- Opening Delimiter -

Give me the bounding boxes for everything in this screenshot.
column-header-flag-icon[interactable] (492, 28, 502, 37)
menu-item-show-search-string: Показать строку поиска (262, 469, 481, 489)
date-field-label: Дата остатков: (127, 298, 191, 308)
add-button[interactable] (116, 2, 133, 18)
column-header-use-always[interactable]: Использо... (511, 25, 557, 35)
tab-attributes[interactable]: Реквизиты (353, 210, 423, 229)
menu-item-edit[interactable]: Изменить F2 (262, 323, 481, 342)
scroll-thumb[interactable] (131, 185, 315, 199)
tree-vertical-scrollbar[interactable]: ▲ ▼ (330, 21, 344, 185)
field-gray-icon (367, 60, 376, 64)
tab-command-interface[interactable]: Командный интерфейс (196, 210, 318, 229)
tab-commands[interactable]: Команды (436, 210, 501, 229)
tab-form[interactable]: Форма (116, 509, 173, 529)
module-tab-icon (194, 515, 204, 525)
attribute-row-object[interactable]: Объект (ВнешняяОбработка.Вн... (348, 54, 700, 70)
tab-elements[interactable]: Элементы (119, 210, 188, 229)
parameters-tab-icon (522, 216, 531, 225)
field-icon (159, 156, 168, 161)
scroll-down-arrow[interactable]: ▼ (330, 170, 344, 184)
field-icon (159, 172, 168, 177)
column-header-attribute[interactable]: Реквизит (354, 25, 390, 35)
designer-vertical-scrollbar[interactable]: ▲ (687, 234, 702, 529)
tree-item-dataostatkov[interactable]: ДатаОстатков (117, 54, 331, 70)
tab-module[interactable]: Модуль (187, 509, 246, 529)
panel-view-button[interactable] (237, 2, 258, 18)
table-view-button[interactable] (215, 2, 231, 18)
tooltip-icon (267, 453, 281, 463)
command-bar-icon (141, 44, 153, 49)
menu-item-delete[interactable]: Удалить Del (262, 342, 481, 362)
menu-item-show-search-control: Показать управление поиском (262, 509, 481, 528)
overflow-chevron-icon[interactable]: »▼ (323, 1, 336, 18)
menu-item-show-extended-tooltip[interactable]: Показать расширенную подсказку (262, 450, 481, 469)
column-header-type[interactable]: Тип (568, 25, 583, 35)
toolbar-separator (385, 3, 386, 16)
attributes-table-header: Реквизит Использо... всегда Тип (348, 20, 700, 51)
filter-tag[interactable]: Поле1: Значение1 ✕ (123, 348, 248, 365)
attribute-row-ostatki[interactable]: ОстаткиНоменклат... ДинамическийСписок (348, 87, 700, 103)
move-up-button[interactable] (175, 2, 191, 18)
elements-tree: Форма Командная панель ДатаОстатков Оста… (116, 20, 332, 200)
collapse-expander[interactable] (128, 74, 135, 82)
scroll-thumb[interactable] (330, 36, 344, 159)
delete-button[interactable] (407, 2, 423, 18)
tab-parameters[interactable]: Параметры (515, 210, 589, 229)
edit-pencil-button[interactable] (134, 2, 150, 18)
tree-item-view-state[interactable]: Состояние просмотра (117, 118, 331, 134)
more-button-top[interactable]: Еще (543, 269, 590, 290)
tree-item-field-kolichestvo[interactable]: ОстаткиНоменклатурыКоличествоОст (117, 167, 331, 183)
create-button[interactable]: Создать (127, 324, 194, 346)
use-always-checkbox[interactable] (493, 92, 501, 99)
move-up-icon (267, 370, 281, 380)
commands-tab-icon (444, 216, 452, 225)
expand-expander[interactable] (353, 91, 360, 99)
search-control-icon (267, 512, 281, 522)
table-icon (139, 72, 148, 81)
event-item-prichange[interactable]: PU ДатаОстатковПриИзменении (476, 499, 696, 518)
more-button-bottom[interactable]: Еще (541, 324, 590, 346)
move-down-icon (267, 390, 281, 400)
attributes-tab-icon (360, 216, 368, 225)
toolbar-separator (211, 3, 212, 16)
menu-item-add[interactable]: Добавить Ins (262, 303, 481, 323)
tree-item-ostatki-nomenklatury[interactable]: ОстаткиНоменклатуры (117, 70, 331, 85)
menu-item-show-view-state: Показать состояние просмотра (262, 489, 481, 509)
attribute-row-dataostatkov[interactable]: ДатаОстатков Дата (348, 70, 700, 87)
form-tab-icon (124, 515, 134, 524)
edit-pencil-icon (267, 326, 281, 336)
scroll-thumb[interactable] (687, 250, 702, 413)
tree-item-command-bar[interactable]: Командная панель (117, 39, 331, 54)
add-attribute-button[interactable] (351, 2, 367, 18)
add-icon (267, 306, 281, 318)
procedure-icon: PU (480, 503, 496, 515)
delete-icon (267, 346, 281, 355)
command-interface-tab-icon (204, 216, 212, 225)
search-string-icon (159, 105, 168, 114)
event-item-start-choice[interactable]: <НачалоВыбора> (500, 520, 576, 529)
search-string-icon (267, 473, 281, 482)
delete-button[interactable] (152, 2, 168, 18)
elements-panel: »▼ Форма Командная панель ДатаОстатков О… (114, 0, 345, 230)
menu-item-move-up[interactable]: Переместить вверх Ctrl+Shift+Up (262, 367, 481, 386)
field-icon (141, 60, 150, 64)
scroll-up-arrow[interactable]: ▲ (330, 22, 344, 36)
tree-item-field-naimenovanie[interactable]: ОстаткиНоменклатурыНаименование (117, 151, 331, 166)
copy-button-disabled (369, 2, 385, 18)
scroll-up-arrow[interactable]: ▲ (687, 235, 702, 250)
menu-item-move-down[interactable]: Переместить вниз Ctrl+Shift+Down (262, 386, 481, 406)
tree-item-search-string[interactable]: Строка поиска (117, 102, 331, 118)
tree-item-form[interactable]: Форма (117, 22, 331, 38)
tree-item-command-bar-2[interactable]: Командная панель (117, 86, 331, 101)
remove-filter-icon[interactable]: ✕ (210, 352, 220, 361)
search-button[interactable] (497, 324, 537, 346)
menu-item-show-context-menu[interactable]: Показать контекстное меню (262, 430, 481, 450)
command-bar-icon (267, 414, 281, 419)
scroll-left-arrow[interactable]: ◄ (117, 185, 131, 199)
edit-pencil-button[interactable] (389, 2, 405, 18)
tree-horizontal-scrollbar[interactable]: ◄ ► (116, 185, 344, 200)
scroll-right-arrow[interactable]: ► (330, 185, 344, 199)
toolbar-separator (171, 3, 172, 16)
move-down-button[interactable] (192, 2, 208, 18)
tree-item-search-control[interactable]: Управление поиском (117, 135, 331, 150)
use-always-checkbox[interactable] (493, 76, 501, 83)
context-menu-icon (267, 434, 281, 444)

- Closing Delimiter -

Work required: Take the entries above and return all of them exactly.

Task answer:
Give me the bounding boxes for everything in this screenshot.
column-header-flag-icon[interactable] (492, 28, 502, 37)
menu-item-show-search-string: Показать строку поиска (262, 469, 481, 489)
date-field-label: Дата остатков: (127, 298, 191, 308)
add-button[interactable] (116, 2, 133, 18)
column-header-use-always[interactable]: Использо... (511, 25, 557, 35)
tab-attributes[interactable]: Реквизиты (353, 210, 423, 229)
menu-item-edit[interactable]: Изменить F2 (262, 323, 481, 342)
scroll-thumb[interactable] (131, 185, 315, 199)
tree-vertical-scrollbar[interactable]: ▲ ▼ (330, 21, 344, 185)
field-gray-icon (367, 60, 376, 64)
tab-command-interface[interactable]: Командный интерфейс (196, 210, 318, 229)
tab-commands[interactable]: Команды (436, 210, 501, 229)
tab-form[interactable]: Форма (116, 509, 173, 529)
module-tab-icon (194, 515, 204, 525)
attribute-row-object[interactable]: Объект (ВнешняяОбработка.Вн... (348, 54, 700, 70)
tab-elements[interactable]: Элементы (119, 210, 188, 229)
parameters-tab-icon (522, 216, 531, 225)
field-icon (159, 156, 168, 161)
scroll-down-arrow[interactable]: ▼ (330, 170, 344, 184)
field-icon (159, 172, 168, 177)
column-header-attribute[interactable]: Реквизит (354, 25, 390, 35)
designer-vertical-scrollbar[interactable]: ▲ (687, 234, 702, 529)
tree-item-dataostatkov[interactable]: ДатаОстатков (117, 54, 331, 70)
tab-module[interactable]: Модуль (187, 509, 246, 529)
panel-view-button[interactable] (237, 2, 258, 18)
table-view-button[interactable] (215, 2, 231, 18)
tooltip-icon (267, 453, 281, 463)
command-bar-icon (141, 44, 153, 49)
menu-item-delete[interactable]: Удалить Del (262, 342, 481, 362)
menu-item-show-search-control: Показать управление поиском (262, 509, 481, 528)
overflow-chevron-icon[interactable]: »▼ (323, 1, 336, 18)
menu-item-show-extended-tooltip[interactable]: Показать расширенную подсказку (262, 450, 481, 469)
column-header-type[interactable]: Тип (568, 25, 583, 35)
toolbar-separator (385, 3, 386, 16)
attributes-table-header: Реквизит Использо... всегда Тип (348, 20, 700, 51)
filter-tag[interactable]: Поле1: Значение1 ✕ (123, 348, 248, 365)
attribute-row-ostatki[interactable]: ОстаткиНоменклат... ДинамическийСписок (348, 87, 700, 103)
move-up-button[interactable] (175, 2, 191, 18)
elements-tree: Форма Командная панель ДатаОстатков Оста… (116, 20, 332, 200)
collapse-expander[interactable] (128, 74, 135, 82)
scroll-thumb[interactable] (330, 36, 344, 159)
delete-button[interactable] (407, 2, 423, 18)
tab-parameters[interactable]: Параметры (515, 210, 589, 229)
edit-pencil-button[interactable] (134, 2, 150, 18)
tree-item-view-state[interactable]: Состояние просмотра (117, 118, 331, 134)
more-button-top[interactable]: Еще (543, 269, 590, 290)
tree-item-field-kolichestvo[interactable]: ОстаткиНоменклатурыКоличествоОст (117, 167, 331, 183)
create-button[interactable]: Создать (127, 324, 194, 346)
use-always-checkbox[interactable] (493, 92, 501, 99)
move-up-icon (267, 370, 281, 380)
commands-tab-icon (444, 216, 452, 225)
expand-expander[interactable] (353, 91, 360, 99)
search-control-icon (267, 512, 281, 522)
table-icon (139, 72, 148, 81)
event-item-prichange[interactable]: PU ДатаОстатковПриИзменении (476, 499, 696, 518)
more-button-bottom[interactable]: Еще (541, 324, 590, 346)
move-down-icon (267, 390, 281, 400)
attributes-tab-icon (360, 216, 368, 225)
toolbar-separator (211, 3, 212, 16)
menu-item-add[interactable]: Добавить Ins (262, 303, 481, 323)
tree-item-ostatki-nomenklatury[interactable]: ОстаткиНоменклатуры (117, 70, 331, 85)
menu-item-show-view-state: Показать состояние просмотра (262, 489, 481, 509)
attribute-row-dataostatkov[interactable]: ДатаОстатков Дата (348, 70, 700, 87)
form-tab-icon (124, 515, 134, 524)
edit-pencil-icon (267, 326, 281, 336)
scroll-thumb[interactable] (687, 250, 702, 413)
tree-item-command-bar[interactable]: Командная панель (117, 39, 331, 54)
add-attribute-button[interactable] (351, 2, 367, 18)
add-icon (267, 306, 281, 318)
procedure-icon: PU (480, 503, 496, 515)
delete-icon (267, 346, 281, 355)
command-interface-tab-icon (204, 216, 212, 225)
search-string-icon (159, 105, 168, 114)
event-item-start-choice[interactable]: <НачалоВыбора> (500, 520, 576, 529)
search-string-icon (267, 473, 281, 482)
delete-button[interactable] (152, 2, 168, 18)
elements-panel: »▼ Форма Командная панель ДатаОстатков О… (114, 0, 345, 230)
menu-item-move-up[interactable]: Переместить вверх Ctrl+Shift+Up (262, 367, 481, 386)
field-icon (141, 60, 150, 64)
scroll-up-arrow[interactable]: ▲ (330, 22, 344, 36)
tree-item-field-naimenovanie[interactable]: ОстаткиНоменклатурыНаименование (117, 151, 331, 166)
copy-button-disabled (369, 2, 385, 18)
scroll-up-arrow[interactable]: ▲ (687, 235, 702, 250)
menu-item-move-down[interactable]: Переместить вниз Ctrl+Shift+Down (262, 386, 481, 406)
tree-item-search-string[interactable]: Строка поиска (117, 102, 331, 118)
tree-item-form[interactable]: Форма (117, 22, 331, 38)
tree-item-command-bar-2[interactable]: Командная панель (117, 86, 331, 101)
remove-filter-icon[interactable]: ✕ (210, 352, 220, 361)
search-button[interactable] (497, 324, 537, 346)
menu-item-show-context-menu[interactable]: Показать контекстное меню (262, 430, 481, 450)
command-bar-icon (267, 414, 281, 419)
scroll-left-arrow[interactable]: ◄ (117, 185, 131, 199)
edit-pencil-button[interactable] (389, 2, 405, 18)
tree-horizontal-scrollbar[interactable]: ◄ ► (116, 185, 344, 200)
scroll-right-arrow[interactable]: ► (330, 185, 344, 199)
toolbar-separator (171, 3, 172, 16)
move-down-button[interactable] (192, 2, 208, 18)
tree-item-search-control[interactable]: Управление поиском (117, 135, 331, 150)
use-always-checkbox[interactable] (493, 76, 501, 83)
context-menu-icon (267, 434, 281, 444)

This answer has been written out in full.